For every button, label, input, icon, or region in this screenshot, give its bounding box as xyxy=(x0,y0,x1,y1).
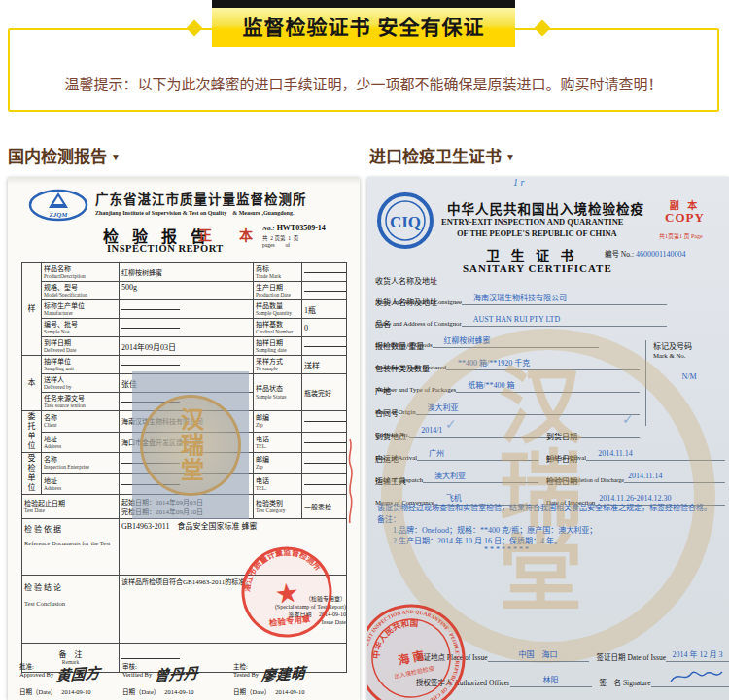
group-sample2: 本 xyxy=(22,356,42,411)
label-manufacturer: 标称生产单位Manufacturer xyxy=(42,300,120,319)
label-conclusion: 检 验 结 论Test Conclusion xyxy=(22,576,120,644)
value-sample-way: 送样 xyxy=(302,356,347,374)
blank-line xyxy=(304,346,347,347)
signature-line xyxy=(651,678,729,687)
svg-text:★: ★ xyxy=(273,578,300,610)
label-sample-status: 样品状态Sample Status xyxy=(254,374,302,411)
label-sample-way: 采样方式To sample xyxy=(254,356,302,374)
blank-line xyxy=(122,309,180,310)
value-cardinal: 0 xyxy=(302,319,347,337)
label-delivered-date: 到样日期Delivered Date xyxy=(42,337,120,356)
label-enterprise-tel: 电话TEL. xyxy=(254,473,302,495)
zjqm-logo-icon: ZJQM xyxy=(27,187,89,224)
issue-date-line: 2014 年 12 月 3 xyxy=(666,644,729,662)
label-enterprise-name: 名称Inspection Enterprise xyxy=(42,453,120,474)
label-reference: 检 验 依 据Reference Documents for the Test xyxy=(22,519,120,576)
blank-line xyxy=(304,442,347,443)
label-test-category: 检验类别Test Category xyxy=(254,495,302,519)
certificate-pages: 共1页第1 页 Page xyxy=(659,231,703,240)
value-production-date xyxy=(302,282,347,300)
officer-line: 林阳 xyxy=(510,669,592,687)
original-copy-mark: 正 本 xyxy=(198,225,260,244)
value-sample-no xyxy=(120,319,254,337)
ciq-logo-icon: CIQ xyxy=(375,191,435,251)
verifier-signature: 曾丹丹 xyxy=(154,661,198,684)
certificate-number: 编号 No.: 4600001140004 xyxy=(605,248,686,259)
value-trademark xyxy=(302,263,347,282)
approver-signature: 黄国方 xyxy=(56,661,101,684)
group-client: 委托单位 xyxy=(22,411,42,453)
label-product: 样品名称ProductDescription xyxy=(42,263,120,282)
verified-by-block: 审核:Verified By曾丹丹 日期（Date） 2014-09-10 xyxy=(122,663,233,698)
triangle-down-icon: ▼ xyxy=(111,152,121,162)
promo-banner: 监督检验证书 安全有保证 xyxy=(212,0,515,47)
issue-place-line: 中国 海口 xyxy=(488,644,589,662)
label-sampling-unit: 抽样单位Sampling unit xyxy=(42,356,120,374)
label-client-name: 名称Client xyxy=(42,411,120,433)
label-client-zip: 邮编Zip xyxy=(254,411,302,433)
blue-pen-mark: 1 r xyxy=(513,177,524,188)
blank-line xyxy=(304,272,347,273)
report-title-en: INSPECTION REPORT xyxy=(107,243,224,254)
blank-line xyxy=(304,463,347,464)
section-title-domestic-report: 国内检测报告▼ xyxy=(8,143,121,167)
blank-line xyxy=(304,484,347,485)
label-sample-no: 编号、批号Sample Nos. xyxy=(42,319,120,337)
label-enterprise-address: 地址Address xyxy=(42,473,120,495)
inspection-report-document: ZJQM 广东省湛江市质量计量监督检测所 Zhanjiang Institute… xyxy=(8,177,360,700)
label-sampling-date: 抽样日期Sampling date xyxy=(254,337,302,356)
value-quantity: 1瓶 xyxy=(302,300,347,319)
blue-check-mark: ✓ xyxy=(622,411,634,428)
label-trademark: 商标Trade Mark xyxy=(254,263,302,282)
blank-line xyxy=(304,421,347,422)
tested-by-block: 主检:Tested By廖建萌 日期（Date） 2014-09-10 xyxy=(233,663,346,698)
sanitary-certificate-document: 汉瑞堂 1 r CIQ 中华人民共和国出入境检验检疫 ENTRY-EXIT IN… xyxy=(367,177,729,700)
certificate-org-en2: OF THE PEOPLE'S REPUBLIC OF CHINA xyxy=(457,228,617,238)
blue-check-mark: ✓ xyxy=(445,416,457,433)
value-sample-status: 瓶装完好 xyxy=(302,374,347,411)
certificate-org-en1: ENTRY-EXIT INSPECTION AND QUARANTINE xyxy=(441,217,623,227)
value-manufacturer xyxy=(120,300,254,319)
triangle-down-icon: ▼ xyxy=(505,152,515,162)
copy-mark: 副 本COPY xyxy=(665,200,705,225)
seal-ring: 汉瑞堂 xyxy=(140,395,241,496)
blank-line xyxy=(122,328,180,329)
label-cardinal: 抽样基数Cardinal Number xyxy=(254,319,302,337)
label-client-tel: 电话TEL. xyxy=(254,432,302,453)
banner-black-bar xyxy=(212,0,515,8)
hanruitang-watermark-seal: 汉瑞堂 xyxy=(132,371,249,519)
label-quantity: 样品数量Sample Quantity xyxy=(254,300,302,319)
label-delivered-by: 送样人Delivered by xyxy=(42,374,120,393)
label-production-date: 生产日期Production Date xyxy=(254,282,302,300)
value-test-category: 一般委检 xyxy=(302,495,347,519)
group-sample: 样 xyxy=(22,263,42,356)
signature-row: 批准:Approved By黄国方 日期（Date） 2014-09-10 审核… xyxy=(19,663,350,698)
report-org-name-en: Zhanjiang Institute of Supervision & Tes… xyxy=(95,208,294,217)
certificate-org-name: 中华人民共和国出入境检验检疫 xyxy=(447,198,644,218)
group-inspected: 受检单位 xyxy=(22,453,42,495)
svg-text:CIQ: CIQ xyxy=(390,213,421,231)
blank-line xyxy=(122,658,180,659)
section-title-import-certificate: 进口检疫卫生证书▼ xyxy=(369,143,515,167)
value-spec: 500g xyxy=(120,282,254,300)
red-pen-mark xyxy=(342,438,358,525)
approved-by-block: 批准:Approved By黄国方 日期（Date） 2014-09-10 xyxy=(19,663,122,698)
report-pages: 共 2 页第 1 页pages of xyxy=(262,235,298,248)
officer-signature-scribble xyxy=(667,668,725,685)
value-product: 红柳桉树蜂蜜 xyxy=(120,263,254,282)
label-test-date: 检验起止日期Test Date xyxy=(22,495,120,519)
report-org-name: 广东省湛江市质量计量监督检测所 xyxy=(95,189,307,208)
red-official-stamp-icon: 湛江市质量计量监督检测所 ★ 检验专用章 xyxy=(234,540,339,645)
label-client-address: 地址Address xyxy=(42,432,120,453)
gold-watermark-text: 汉瑞堂 xyxy=(492,362,572,612)
tip-text: 温馨提示：以下为此次蜂蜜的进口手续证明，少一项都不能确保是原装进口。购买时请查明… xyxy=(10,73,717,93)
value-enterprise-tel xyxy=(302,473,347,495)
label-spec: 规格、型号Model/Specification xyxy=(42,282,120,300)
banner-title: 监督检验证书 安全有保证 xyxy=(212,8,515,47)
blank-line xyxy=(122,365,180,366)
value-enterprise-zip xyxy=(302,453,347,474)
label-enterprise-zip: 邮编Zip xyxy=(254,453,302,474)
blank-line xyxy=(304,291,347,292)
value-delivered-date: 2014年09月03日 xyxy=(120,337,254,356)
certificate-title: 卫 生 证 书 xyxy=(486,245,578,264)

WHAT THE EXERCISE ASKS: If a line of the listing above holds the string "广东省湛江市质量计量监督检测所", copy it.

ANSWER BOX:
inspection-report-document: ZJQM 广东省湛江市质量计量监督检测所 Zhanjiang Institute… xyxy=(8,177,360,700)
report-org-name: 广东省湛江市质量计量监督检测所 xyxy=(95,189,307,208)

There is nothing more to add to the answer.